Description of the task: When a line of the records contains "hemos", copy it.
BEGIN Task input
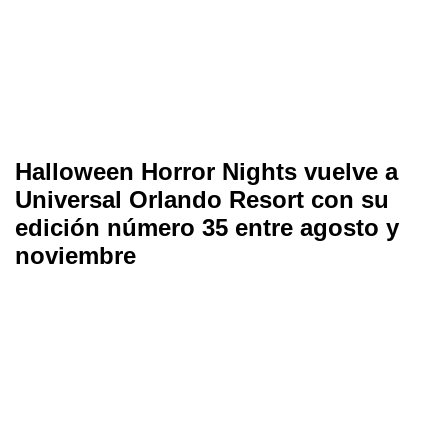
Halloween Horror Nights vuelve a
Universal Orlando Resort con su
edición número 35 entre agosto y
noviembre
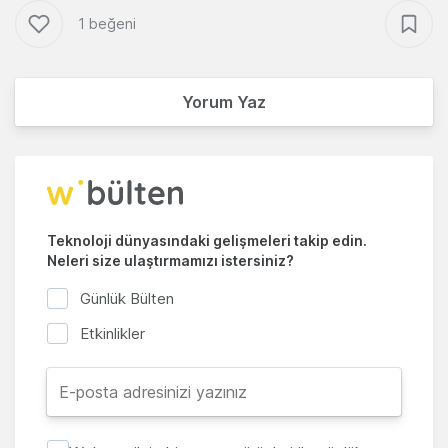
1 beğeni
Yorum Yaz
Teknoloji dünyasındaki gelişmeleri takip edin.
Neleri size ulaştırmamızı istersiniz?
Günlük Bülten
Etkinlikler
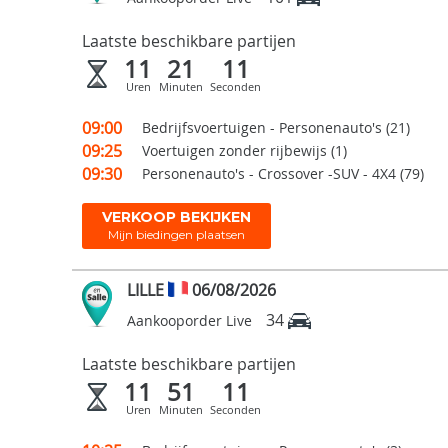
Laatste beschikbare partijen
11
21
10
Uren
Minuten
Seconden
09:00
Bedrijfsvoertuigen - Personenauto's (21)
09:25
Voertuigen zonder rijbewijs (1)
09:30
Personenauto's - Crossover -SUV - 4X4 (79)
VERKOOP BEKIJKEN
Mijn biedingen plaatsen
LILLE
06/08/2026
34
Aankooporder Live
Laatste beschikbare partijen
11
51
10
Uren
Minuten
Seconden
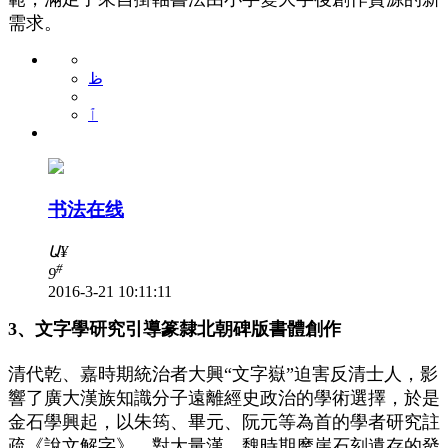
需求。
ظ
ٱ
书法在线
Ա
¥
#
9
2016-3-21 10:11:11
3、文字學研究引導篆隸北朝碑版書體創作
清代乾、嘉時期統治者大興“文字嶽”迫害反清士人，影
響了廣大漢族知識分子遠離經史政治的學術選擇，於是
金石學興起，以朱筠、畢元、阮元等為首的學者研究註
疏《說文解字》，對大量漢、魏時期摩崖石刻遺存的發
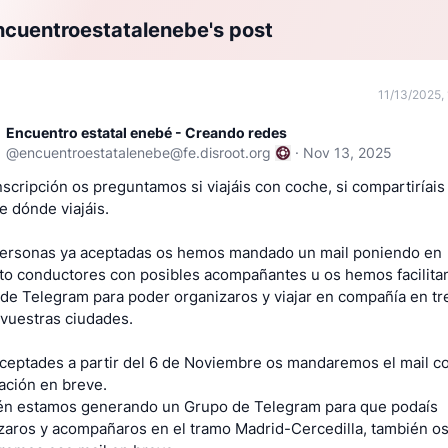
cuentroestatalenebe's post
11/13/2025, 
Encuentro estatal enebé - Creando redes
@
encuentroestatalenebe@fe.disroot.org
·
Nov 13, 2025
inscripción os preguntamos si viajáis con coche, si compartiríai
e dónde viajáis.
personas ya aceptadas os hemos mandado un mail poniendo en
to conductores con posibles acompañantes u os hemos facilit
de Telegram para poder organizaros y viajar en compañía en tr
vuestras ciudades.
aceptades a partir del 6 de Noviembre os mandaremos el mail c
ación en breve.
n estamos generando un Grupo de Telegram para que podaís
zaros y acompañaros en el tramo Madrid-Cercedilla, también o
END Task input
Task answer:
personas ya aceptadas os hemos mandado un mail poniendo en
to conductores con posibles acompañantes u os hemos facilit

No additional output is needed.